Like many, the LGBT+ community struggles with sobriety
by Mikel LaPorte
Connection, we all crave it. So, when our social media starts blowing up with messages on Friday afternoon asking where the happenings are for the weekend, we begin to get excited.
Whether we are going to the hippest happy hour in town or attending an intimate dinner party with just a few friends, we all want to feel included.
For many of us, choosing whether to go to a social event is no big deal. However, for roughly 15 percent of our community, the decision to attend (or not) can be daunting, and sometimes, a life-endangering task. This number represents the individuals in our community who are in recovery from some form of addiction.
Now, before you dismiss what may seem like a small number, remember that addiction does not discriminate. Someone in recovery may be your best friend, your boss, or that hot person you saw across a crowded, smoky room last Friday night while you were out with your friends.
The consequences of attending a social event are small for many, but for someone in recovery, it means exposure to old patterns or individuals that enabled their substance use.
They may ask themselves, “If I go will I be able to avoid my drink or drug of choice?” “Will my friends like me sober?” “Will I be able to have fun if I don’t use?”

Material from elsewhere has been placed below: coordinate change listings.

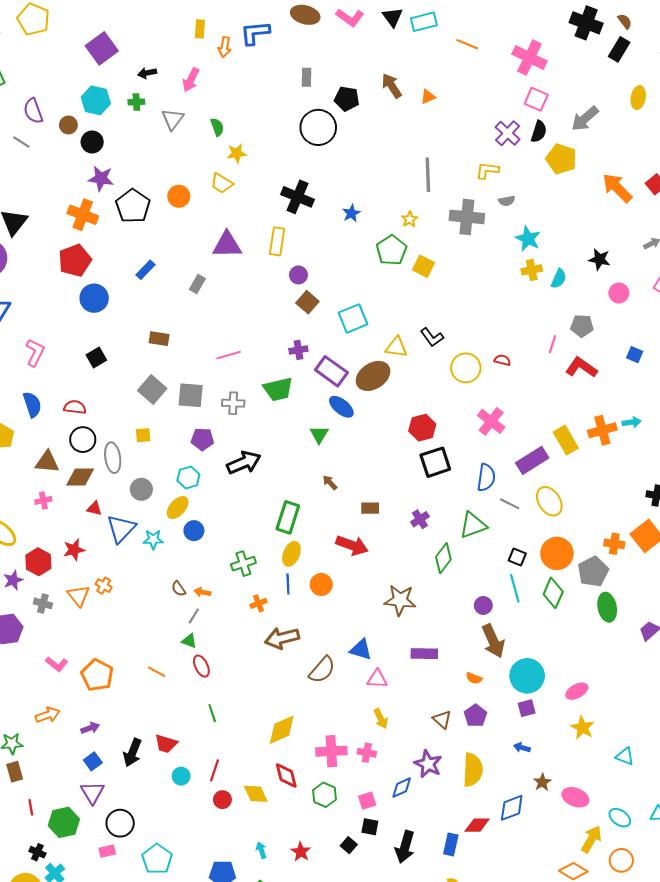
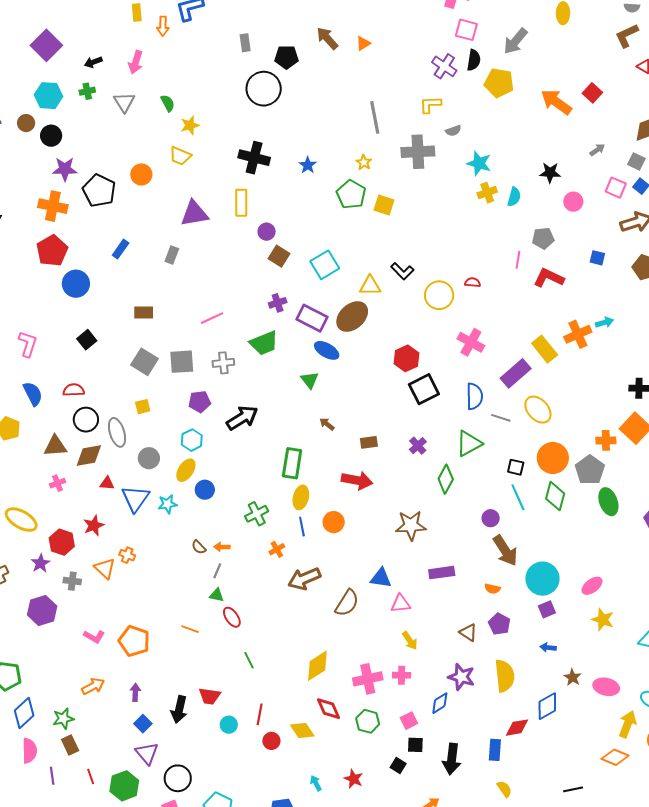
purple arrow: (90, 728) -> (135, 692), turned -60

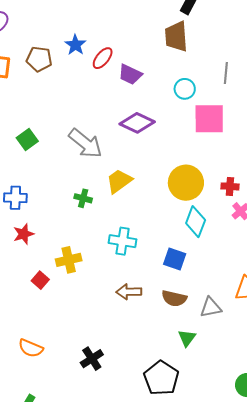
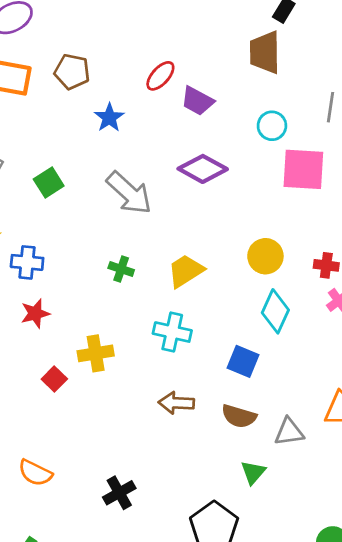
blue star: (75, 45) -> (109, 118), moved
yellow trapezoid: (119, 181) -> (186, 271), moved
yellow circle: (186, 183) -> (265, 256), size x0.7

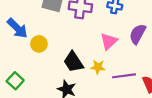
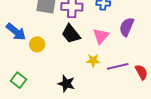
black trapezoid: (73, 62) -> (71, 34), moved

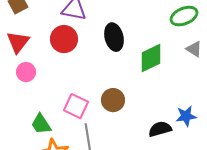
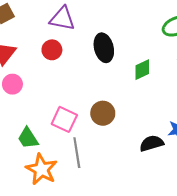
red circle: (64, 39) -> (52, 50), size x0.7
green diamond: (151, 58) -> (142, 70), size x0.7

There is the chance of someone in recovery choosing to partake in their substance of choice “just this one time” leading them down a path which can have dire consequences. Their choice could be something like losing a job or a relationship.
Sometimes the loss is much greater, including the loss of their sanity.
What, then, is someone in recovery supposed to do? Do they isolate themselves? That seems like a high price to pay and might not be the best idea since the Substance Abuse and Mental Health Services Administration (SAMHSA) has found that community, defined as having relationships and social networks that provide support, friendship, love, and hope, is a critical dimension that supports a life in recovery.
For those in recovery, redefining that social network may prove beneficial. Maybe that means connecting with others in recovery through a support group, finding an activity to enjoy with friends outside of the normal LGBTQIA establishments, or hosting your dinner party or other social function.
Make sure attendees understand it is a drug and alcohol-free event.
With a little creativity and effort, one can either find or create social encounters that do not include drugs and alcohol.
If you, or someone you love and support, need a recovery support group then I encourage you to find one that is LGBTQIA focused; www.GayandSober.org is one resource you can use to find local support.
Many therapists also offer support groups. Be sure to find one where the therapist is not only gay-friendly, but also gay informed, meaning the therapist understands the minority stress issues of our community, and how those issues might affect one’s recovery.
September is National Recovery Month. It’s a great time for those in recovery to assess how their recovery is going and to make any necessary adjustments, especially as it relates to socializing. It is also a great time for everyone else to reach out to a friend in recovery and offer them support.